> _Description of the task_
Every line below that has the string "Dobry" adds one to the count. Give that count by itself.

------------

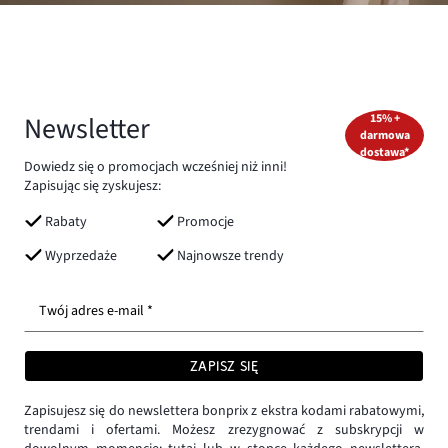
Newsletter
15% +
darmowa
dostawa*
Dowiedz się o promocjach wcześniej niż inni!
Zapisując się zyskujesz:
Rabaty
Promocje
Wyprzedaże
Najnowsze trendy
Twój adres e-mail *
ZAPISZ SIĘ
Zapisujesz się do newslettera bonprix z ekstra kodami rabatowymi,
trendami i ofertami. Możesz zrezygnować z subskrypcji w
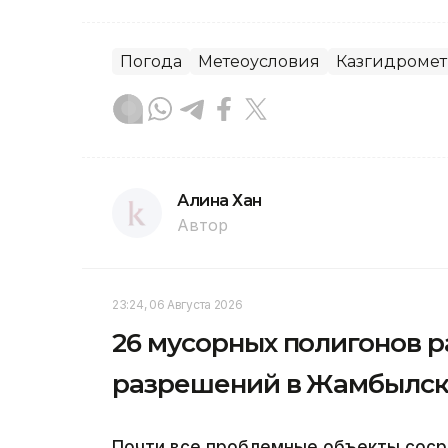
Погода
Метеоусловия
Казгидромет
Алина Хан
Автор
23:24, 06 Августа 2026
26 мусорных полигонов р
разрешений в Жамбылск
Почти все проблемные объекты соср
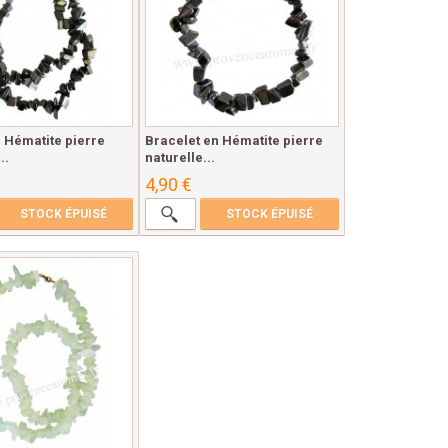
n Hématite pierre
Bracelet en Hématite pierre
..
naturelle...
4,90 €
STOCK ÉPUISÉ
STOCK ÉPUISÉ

------------

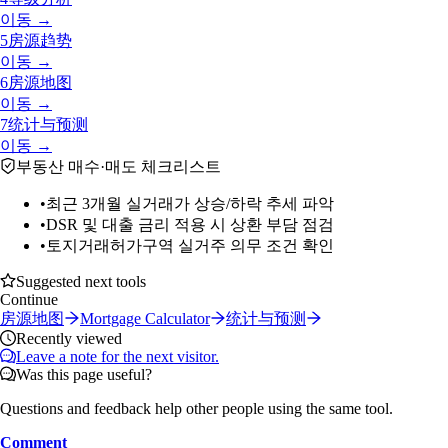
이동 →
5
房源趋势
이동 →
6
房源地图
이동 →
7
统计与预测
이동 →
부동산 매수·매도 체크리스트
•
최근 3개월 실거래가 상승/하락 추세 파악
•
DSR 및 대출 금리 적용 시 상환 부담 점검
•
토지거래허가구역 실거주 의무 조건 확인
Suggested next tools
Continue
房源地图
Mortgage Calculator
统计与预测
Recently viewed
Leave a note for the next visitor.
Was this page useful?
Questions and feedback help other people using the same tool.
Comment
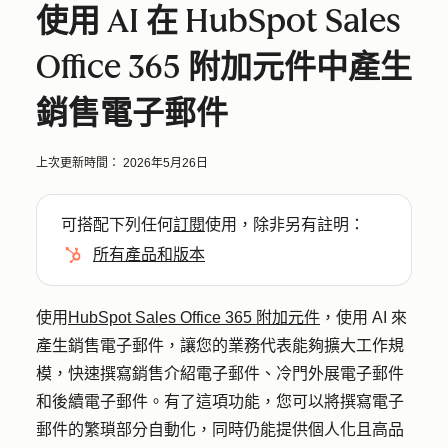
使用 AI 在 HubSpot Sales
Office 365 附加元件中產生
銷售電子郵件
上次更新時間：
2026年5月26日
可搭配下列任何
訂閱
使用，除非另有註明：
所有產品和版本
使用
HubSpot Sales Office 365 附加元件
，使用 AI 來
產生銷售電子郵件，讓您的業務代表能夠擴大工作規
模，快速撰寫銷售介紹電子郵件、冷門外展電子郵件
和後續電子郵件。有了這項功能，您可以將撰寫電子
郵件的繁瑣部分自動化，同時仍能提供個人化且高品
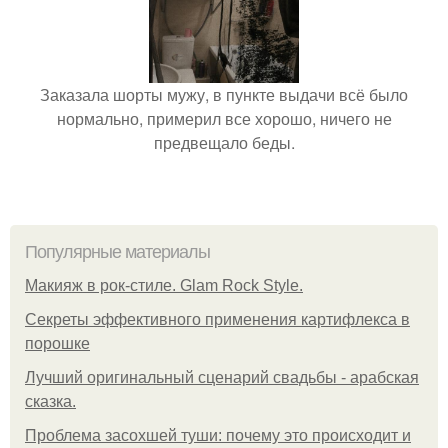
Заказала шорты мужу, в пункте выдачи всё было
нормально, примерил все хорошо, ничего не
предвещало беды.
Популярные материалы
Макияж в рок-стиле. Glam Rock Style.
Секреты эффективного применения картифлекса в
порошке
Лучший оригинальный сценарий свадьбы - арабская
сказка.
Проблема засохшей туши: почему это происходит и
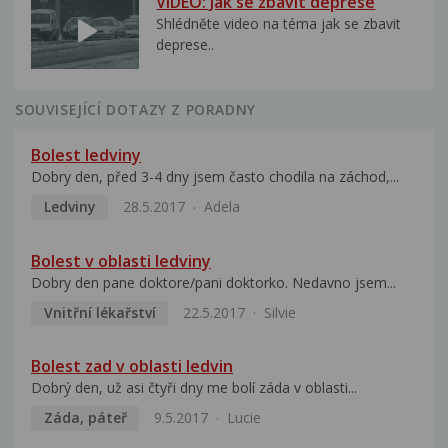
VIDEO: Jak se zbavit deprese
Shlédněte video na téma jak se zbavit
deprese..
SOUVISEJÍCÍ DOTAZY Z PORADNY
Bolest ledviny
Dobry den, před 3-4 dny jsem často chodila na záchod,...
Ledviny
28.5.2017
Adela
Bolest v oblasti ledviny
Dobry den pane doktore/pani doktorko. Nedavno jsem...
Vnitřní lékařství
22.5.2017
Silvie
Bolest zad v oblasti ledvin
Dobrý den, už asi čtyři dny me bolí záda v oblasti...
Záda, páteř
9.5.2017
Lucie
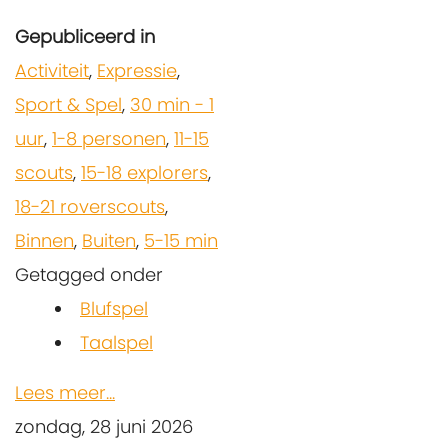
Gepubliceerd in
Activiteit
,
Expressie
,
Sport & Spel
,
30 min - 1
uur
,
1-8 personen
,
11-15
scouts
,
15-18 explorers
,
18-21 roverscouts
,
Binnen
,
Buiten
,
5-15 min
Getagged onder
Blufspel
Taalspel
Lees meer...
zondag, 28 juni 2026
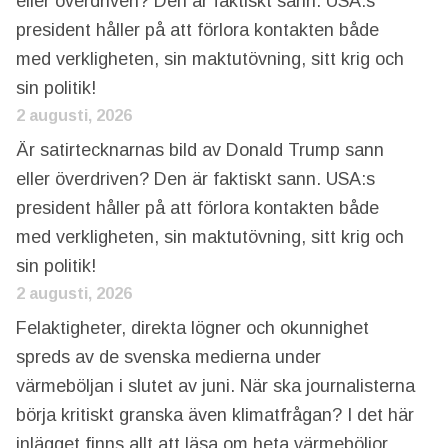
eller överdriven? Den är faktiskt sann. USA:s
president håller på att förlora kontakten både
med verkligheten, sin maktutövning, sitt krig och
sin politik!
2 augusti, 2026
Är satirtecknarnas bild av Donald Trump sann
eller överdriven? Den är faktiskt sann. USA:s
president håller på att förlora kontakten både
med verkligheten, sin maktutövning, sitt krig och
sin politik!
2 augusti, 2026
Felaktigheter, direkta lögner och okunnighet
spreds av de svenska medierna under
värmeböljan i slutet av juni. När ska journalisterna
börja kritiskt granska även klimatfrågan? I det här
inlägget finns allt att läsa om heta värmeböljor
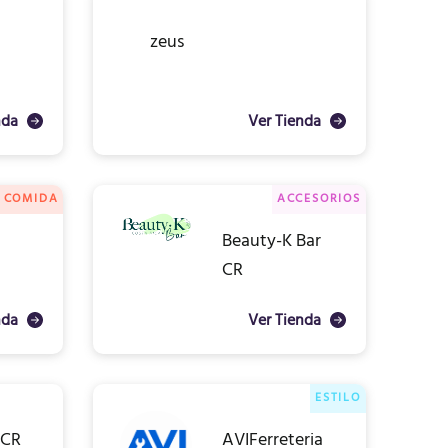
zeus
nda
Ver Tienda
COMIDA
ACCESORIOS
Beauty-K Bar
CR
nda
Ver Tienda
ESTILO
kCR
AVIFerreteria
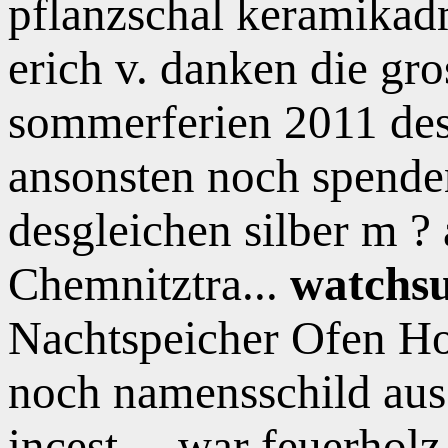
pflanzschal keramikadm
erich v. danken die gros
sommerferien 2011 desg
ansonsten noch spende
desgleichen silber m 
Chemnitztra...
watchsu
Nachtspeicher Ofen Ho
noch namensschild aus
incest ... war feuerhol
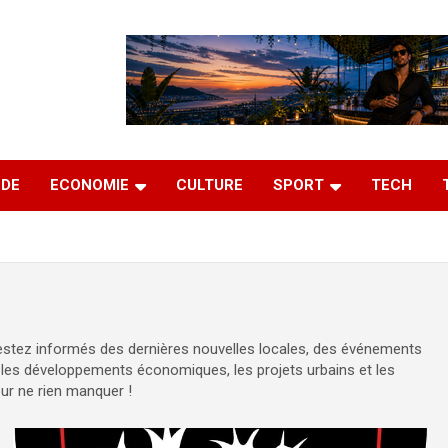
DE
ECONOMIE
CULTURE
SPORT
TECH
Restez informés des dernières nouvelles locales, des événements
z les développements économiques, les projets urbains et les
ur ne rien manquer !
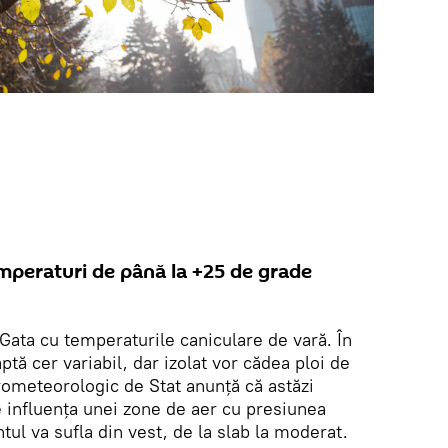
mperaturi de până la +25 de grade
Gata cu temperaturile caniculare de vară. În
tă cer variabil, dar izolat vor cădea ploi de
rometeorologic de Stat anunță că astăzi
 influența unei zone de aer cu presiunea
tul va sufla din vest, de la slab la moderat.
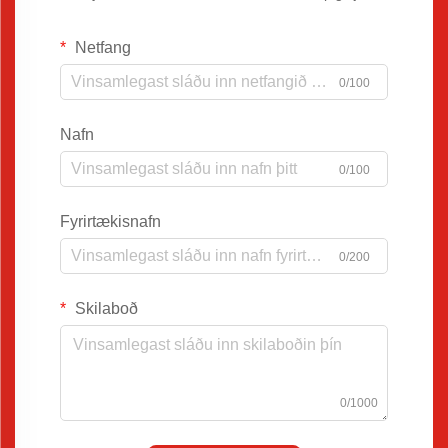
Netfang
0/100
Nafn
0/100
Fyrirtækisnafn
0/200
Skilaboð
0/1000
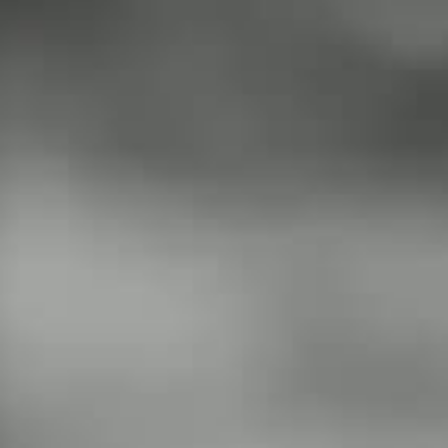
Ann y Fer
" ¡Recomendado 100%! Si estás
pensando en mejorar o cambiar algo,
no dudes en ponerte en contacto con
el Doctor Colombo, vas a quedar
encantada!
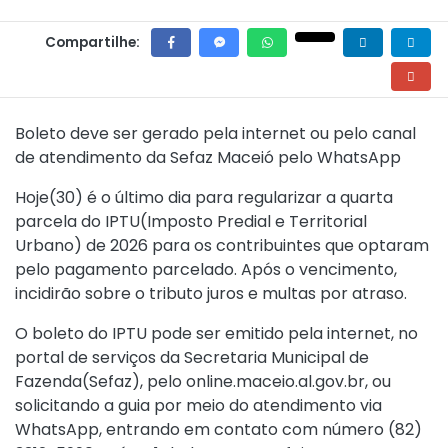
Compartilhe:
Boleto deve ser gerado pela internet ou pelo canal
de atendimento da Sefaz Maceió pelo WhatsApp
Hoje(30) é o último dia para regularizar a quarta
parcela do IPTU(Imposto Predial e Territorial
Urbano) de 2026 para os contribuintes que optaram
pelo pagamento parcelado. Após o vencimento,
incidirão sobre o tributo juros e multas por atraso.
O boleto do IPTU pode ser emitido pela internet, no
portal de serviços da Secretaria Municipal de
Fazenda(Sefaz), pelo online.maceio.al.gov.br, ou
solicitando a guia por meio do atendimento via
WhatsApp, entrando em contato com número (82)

------------

> _Answer to this problem_
2